> [Work item]: Reproduce all of the data, making sure that no line differs from the original.

Segment Start: Dataset

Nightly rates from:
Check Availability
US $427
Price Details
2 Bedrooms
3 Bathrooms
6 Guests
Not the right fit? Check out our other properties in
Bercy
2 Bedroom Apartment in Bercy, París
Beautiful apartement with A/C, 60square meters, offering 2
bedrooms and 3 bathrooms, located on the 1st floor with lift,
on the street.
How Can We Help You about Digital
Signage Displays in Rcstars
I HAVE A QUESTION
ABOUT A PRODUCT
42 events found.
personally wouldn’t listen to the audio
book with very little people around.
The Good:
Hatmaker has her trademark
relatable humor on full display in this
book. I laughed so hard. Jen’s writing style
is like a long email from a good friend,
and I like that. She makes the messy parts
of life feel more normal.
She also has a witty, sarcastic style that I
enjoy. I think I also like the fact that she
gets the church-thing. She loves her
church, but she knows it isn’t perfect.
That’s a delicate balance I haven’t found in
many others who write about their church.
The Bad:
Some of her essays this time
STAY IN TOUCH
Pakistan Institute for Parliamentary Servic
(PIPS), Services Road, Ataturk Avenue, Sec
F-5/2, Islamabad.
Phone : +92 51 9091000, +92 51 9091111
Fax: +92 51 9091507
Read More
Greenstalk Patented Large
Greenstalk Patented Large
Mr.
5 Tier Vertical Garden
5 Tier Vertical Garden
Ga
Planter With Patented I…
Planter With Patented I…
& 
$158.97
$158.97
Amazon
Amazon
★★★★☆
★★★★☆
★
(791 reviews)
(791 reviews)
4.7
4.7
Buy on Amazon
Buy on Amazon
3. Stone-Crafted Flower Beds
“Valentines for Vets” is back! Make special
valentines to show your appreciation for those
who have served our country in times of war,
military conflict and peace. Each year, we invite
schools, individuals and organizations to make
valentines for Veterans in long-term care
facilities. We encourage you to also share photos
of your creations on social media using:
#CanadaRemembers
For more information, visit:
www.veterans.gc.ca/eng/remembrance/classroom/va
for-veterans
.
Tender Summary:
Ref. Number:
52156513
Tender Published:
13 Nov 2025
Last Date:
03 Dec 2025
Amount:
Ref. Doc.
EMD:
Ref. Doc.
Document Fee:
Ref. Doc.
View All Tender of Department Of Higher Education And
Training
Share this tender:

Segment End: Dataset

> [Answer to this problem]:
Nightly rates from:
Check Availability
US $427
Price Details
2 Bedrooms
3 Bathrooms
6 Guests
Not the right fit? Check out our other properties in
Bercy
2 Bedroom Apartment in Bercy, París
Beautiful apartement with A/C, 60square meters, offering 2
bedrooms and 3 bathrooms, located on the 1st floor with lift,
on the street.
How Can We Help You about Digital
Signage Displays in Rcstars
I HAVE A QUESTION
ABOUT A PRODUCT
42 events found.
personally wouldn’t listen to the audio
book with very little people around.
The Good:
Hatmaker has her trademark
relatable humor on full display in this
book. I laughed so hard. Jen’s writing style
is like a long email from a good friend,
and I like that. She makes the messy parts
of life feel more normal.
She also has a witty, sarcastic style that I
enjoy. I think I also like the fact that she
gets the church-thing. She loves her
church, but she knows it isn’t perfect.
That’s a delicate balance I haven’t found in
many others who write about their church.
The Bad:
Some of her essays this time
STAY IN TOUCH
Pakistan Institute for Parliamentary Servic
(PIPS), Services Road, Ataturk Avenue, Sec
F-5/2, Islamabad.
Phone : +92 51 9091000, +92 51 9091111
Fax: +92 51 9091507
Read More
Greenstalk Patented Large
Greenstalk Patented Large
Mr.
5 Tier Vertical Garden
5 Tier Vertical Garden
Ga
Planter With Patented I…
Planter With Patented I…
& 
$158.97
$158.97
Amazon
Amazon
★★★★☆
★★★★☆
★
(791 reviews)
(791 reviews)
4.7
4.7
Buy on Amazon
Buy on Amazon
3. Stone-Crafted Flower Beds
“Valentines for Vets” is back! Make special
valentines to show your appreciation for those
who have served our country in times of war,
military conflict and peace. Each year, we invite
schools, individuals and organizations to make
valentines for Veterans in long-term care
facilities. We encourage you to also share photos
of your creations on social media using:
#CanadaRemembers
For more information, visit:
www.veterans.gc.ca/eng/remembrance/classroom/va
for-veterans
.
Tender Summary:
Ref. Number:
52156513
Tender Published:
13 Nov 2025
Last Date:
03 Dec 2025
Amount:
Ref. Doc.
EMD:
Ref. Doc.
Document Fee:
Ref. Doc.
View All Tender of Department Of Higher Education And
Training
Share this tender:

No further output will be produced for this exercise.